- Aim of the task -
Omit all pictures, then retype exactly the lines from the one that contains "team building ou cadeaux." through the end of the listing.
■ ■ ■ ■
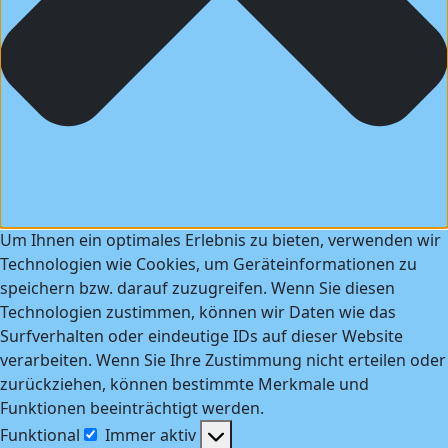
Um Ihnen ein optimales Erlebnis zu bieten, verwenden wir
Technologien wie Cookies, um Geräteinformationen zu
speichern bzw. darauf zuzugreifen. Wenn Sie diesen
Technologien zustimmen, können wir Daten wie das
Surfverhalten oder eindeutige IDs auf dieser Website
verarbeiten. Wenn Sie Ihre Zustimmung nicht erteilen oder
zurückziehen, können bestimmte Merkmale und
Funktionen beeinträchtigt werden.
Funktional
Immer aktiv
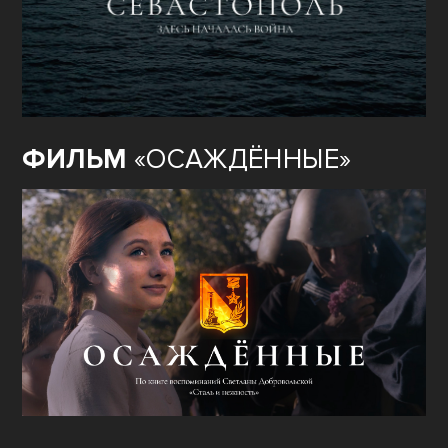
ФИЛЬМ
«ОСАЖДЁННЫЕ»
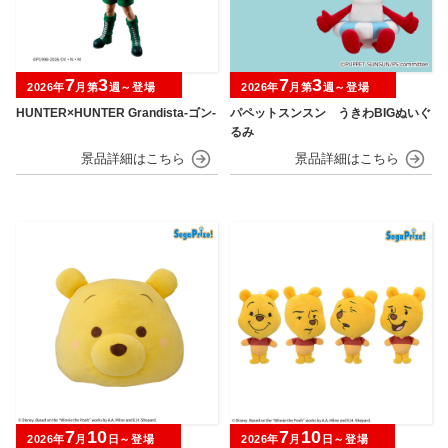
7
3
7
3
2026年
月第
週～登場
2026年
月第
週～登場
HUNTER×HUNTER Grandista-ゴン-
パペットスンスン うきわBIGぬいぐ
るみ
7
10
7
10
2026年
月
日～登場
2026年
月
日～登場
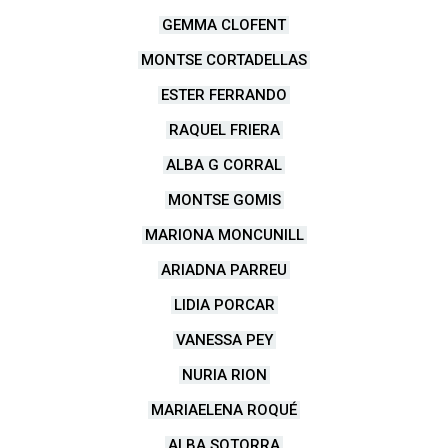
GEMMA CLOFENT
MONTSE CORTADELLAS
ESTER FERRANDO
RAQUEL FRIERA
ALBA G CORRAL
MONTSE GOMIS
MARIONA MONCUNILL
ARIADNA PARREU
LIDIA PORCAR
VANESSA PEY
NURIA RION
MARIAELENA ROQUÉ
ALBA SOTORRA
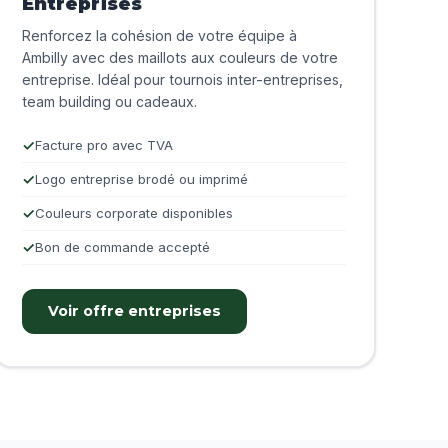
Entreprises
Renforcez la cohésion de votre équipe à
Ambilly avec des maillots aux couleurs de votre
entreprise. Idéal pour tournois inter-entreprises,
team building ou cadeaux.
Facture pro avec TVA
Logo entreprise brodé ou imprimé
Couleurs corporate disponibles
Bon de commande accepté
Voir offre entreprises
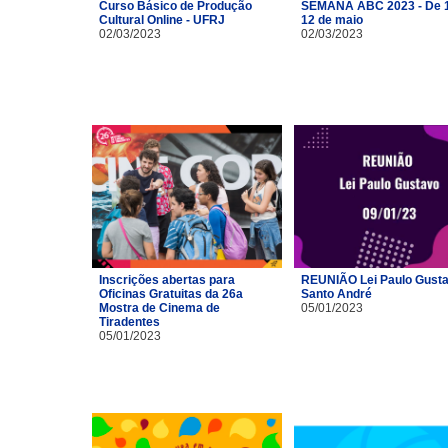
Curso Básico de Produção
SEMANA ABC 2023 - De 1
Cultural Online - UFRJ
12 de maio
02/03/2023
02/03/2023
Inscrições abertas para
REUNIÃO Lei Paulo Gusta
Oficinas Gratuitas da 26a
Santo André
Mostra de Cinema de
05/01/2023
Tiradentes
05/01/2023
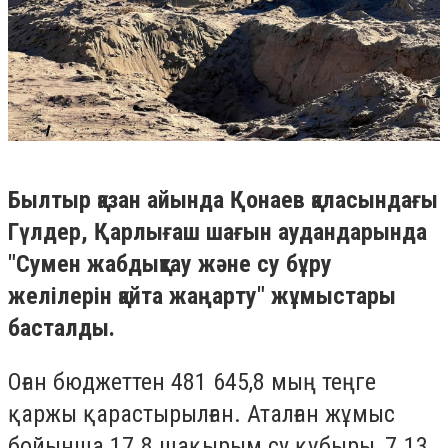
Былтыр қазан айында Қонаев қаласындағы
Гүлдер, Қарлығаш шағын аудандарында
"Сумен жабдықтау және су бұру
желілерін қайта жаңарту" жұмыстары
басталды.
Оған бюджеттен 481 645,8 мың теңге
қаржы қарастырылған. Аталған жұмыс
бойынша 17.8 шақырым су құбыры, 7.13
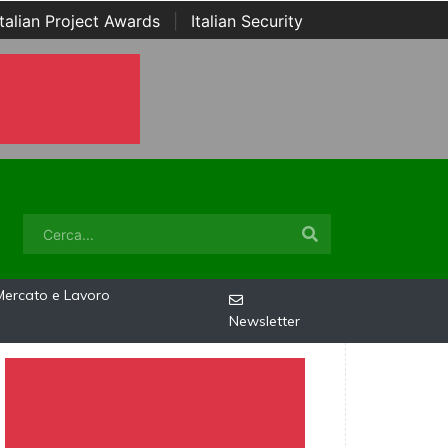
Italian Project Awards
|
Italian Security
Mercato e Lavoro
Newsletter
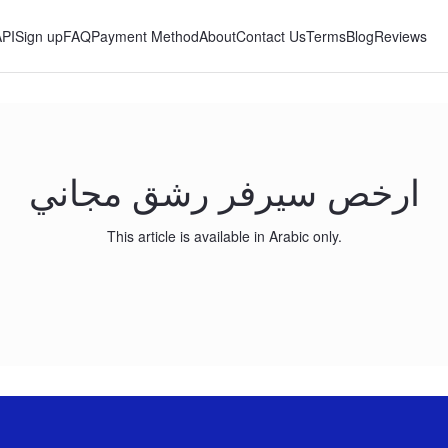
API
Sign up
FAQ
Payment Method
About
Contact Us
Terms
Blog
Reviews
ارخص سيرفر رشق مجاني
This article is available in Arabic only.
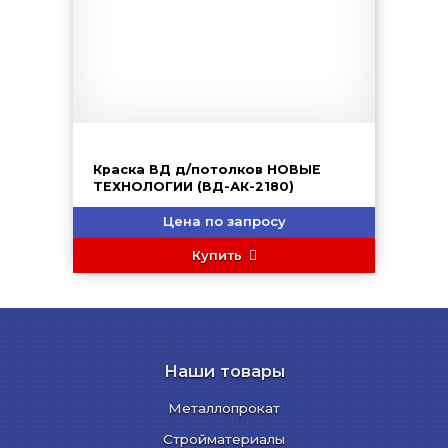
Краска ВД д/потолков НОВЫЕ
ТЕХНОЛОГИИ (ВД-АК-2180)
Цена по запросу
Купить
Наши товары
Металлопрокат
Стройматериалы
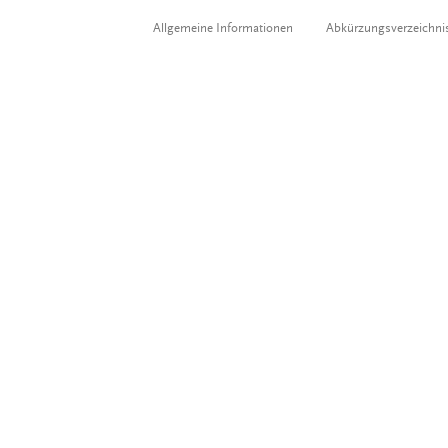
Allgemeine Informationen
Abkürzungsverzeichni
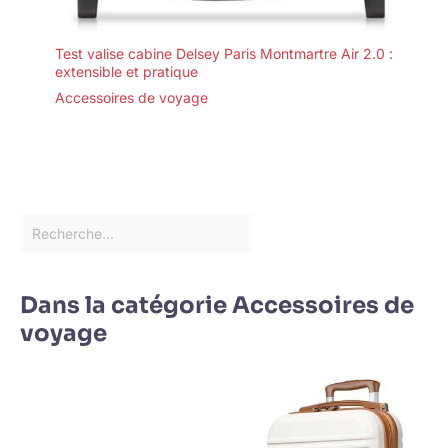
Test valise cabine Delsey Paris Montmartre Air 2.0 :
extensible et pratique
Accessoires de voyage
Dans la catégorie Accessoires de
voyage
■ ■ ■ ■
- Task result -
team building ou cadeaux.
Facture pro avec TVA
Logo entreprise brodé ou imprimé
Couleurs corporate disponibles
Bon de commande accepté
Voir offre entreprises
Curso Básico de Produção
SEMANA ABC 2023 - De 1
Cultural Online - UFRJ
12 de maio
02/03/2023
02/03/2023
Inscrições abertas para
REUNIÃO Lei Paulo Gusta
Oficinas Gratuitas da 26a
Santo André
Mostra de Cinema de
05/01/2023
Tiradentes
05/01/2023
Былтыр қазан айында Қонаев қаласындағы
Гүлдер, Қарлығаш шағын аудандарында
"Сумен жабдықтау және су бұру
желілерін қайта жаңарту" жұмыстары
басталды.
Оған бюджеттен 481 645,8 мың теңге
қаржы қарастырылған. Аталған жұмыс
бойынша 17.8 шақырым су құбыры, 7.13
Italian Project Awards
|
Italian Security
Mercato e Lavoro
Newsletter
API
Sign up
FAQ
Payment Method
About
Contact Us
Terms
Blog
Reviews
ارخص سيرفر رشق مجاني
This article is available in Arabic only.
Краска ВД д/потолков НОВЫЕ
ТЕХНОЛОГИИ (ВД-АК-2180)
Цена по запросу
Купить
Наши товары
Металлопрокат
Стройматериалы
Allgemeine Informationen
Abkürzungsverzeichni
Test valise cabine Delsey Paris Montmartre Air 2.0 :
extensible et pratique
Accessoires de voyage
Dans la catégorie Accessoires de
voyage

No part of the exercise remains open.